13. In 2016, Heartland rolled out a Mutual Agreement to Arbitrate Claims (“Arbitration Agreement”) to employees through HCR ManorCare University. Hrg. Tr. 13:1-11 (Byrne). The roll out for California employees was in September 2016. See id. 64:2-6 (Gralak).

14. Defendants offered a copy of the Arbitration Agreement at the evidentiary hearing, and it was admitted without objection as Defendants' Exhibit 104. Hrg. Tr. 75:16-22; Defs.' Ex. 104 (Arbitration Agreement). As relevant to the present dispute, the four-page Arbitration Agreement provides as follows:

MUTUAL AGREEMENT TO ARBITRATE CLAIMS

This Mutual Agreement to Arbitrate Claims (“Agreement”) is between you (“you” or “Employee”) and Heartland Employment Services, L.L.C. (“EMPLOYER”). Any reference to EMPLOYER also includes its parent companies, subsidiaries, divisions, related companies, affiliates, and all successors and assigns of any of them. The Federal Arbitration Act (9 U.S.C. § 1 et seq.) (“FAA”) governs this Agreement, which evidences a transaction involving commerce. UNLESS YOU CHOOSE TO OPT OUT OF THE AGREEMENT IN ACCORDANCE WITH SECTION 8 BELOW, YOU AND THE COMPANY MUTUALLY AGREE THAT ALL DISPUTES COVERED BY THIS AGREEMENT SHALL BE DECIDED BY AN ARBITRATOR THROUGH ARBITRATION AND NOT BY WAY OF COURT, JURY TRIAL, OR ANY OTHER ADJUDICATORY PROCEEDING.

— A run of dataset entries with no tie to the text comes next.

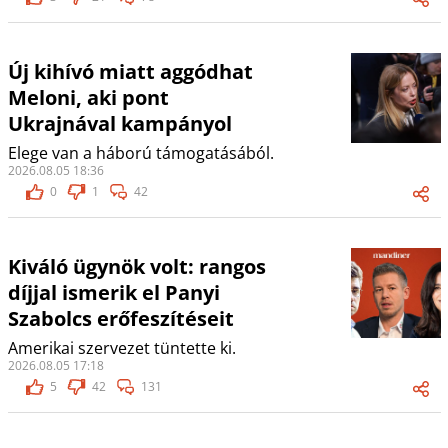
Új kihívó miatt aggódhat
Meloni, aki pont
Ukrajnával kampányol
Elege van a háború támogatásából.
2026.08.05 18:36
0
1
42
Kiváló ügynök volt: rangos
díjjal ismerik el Panyi
Szabolcs erőfeszítéseit
Amerikai szervezet tüntette ki.
2026.08.05 17:18
5
42
131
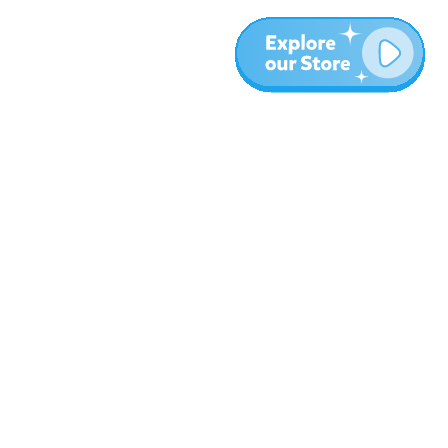
المزيد
المدونة
نبذة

1. Covered Claims/Disputes . Except as otherwise provided in this Agreement, this Agreement applies to any and all disputes, past, present or future, that may arise between Employee and EMPLOYER, including without limitation any dispute arising out of or related to Employee's application for employment, employment, and/or separation of employment with EMPLOYER, and this Agreement survives after the employment relationship terminates. ....
Additionally, the Arbitrator, and not any court or agency, shall have the exclusive authority to resolve any dispute relating to the interpretation, applicability, enforceability, or formation of this Agreement. ....
4. Arbitrator Selection. An arbitrator shall be selected by the mutual agreement of the parties. In the event the parties cannot agree to an arbitrator, they shall proceed to arbitration before a single arbitrator under the auspices of the AAA and the then current AAA Employment Arbitration Rules (the AAA Rules are available through EMPLOYER's Human Resources Department or the AAA's website (www.adr.org)), provided, however, that if there is a conflict between the AAA Rules and this Agreement, this Agreement shall govern. ....
8. Opting Out of the Agreement . This Agreement is not a mandatory condition of employment. If Employee does not wish to be bound by this Agreement, he/she must send an email to the following email address: EmployeeArbitrationOptOut@hcr-manorcare.com, within fourteen (14) days of agreeing to the terms of this Agreement. In that email, Employee should provide his/her first and last name and state that he/she is opting out of this Agreement. If Employee timely opts out as provided in this section, Employee will not be subject to any adverse employment action as a consequence of that decision, and neither Employee nor EMPLOYER will be bound by this Agreement. Should Employee not opt out of this Agreement within fourteen (14) days, both Employee and EMPLOYER will be required to arbitrate all claims and disputes covered by this Agreement in accordance with its terms. Employee has the right to consult with counsel of his/her choice concerning this Agreement.
Defs.' Ex. 104 (Arbitration Agreement).

15. All new and current employees were required to complete a training on the Arbitration Agreement through HCR ManorCare University and to electronically sign the Arbitration Agreement by December 31, 2016. Hrg. Tr. 64:15-25, 71:4-17 (Gralak).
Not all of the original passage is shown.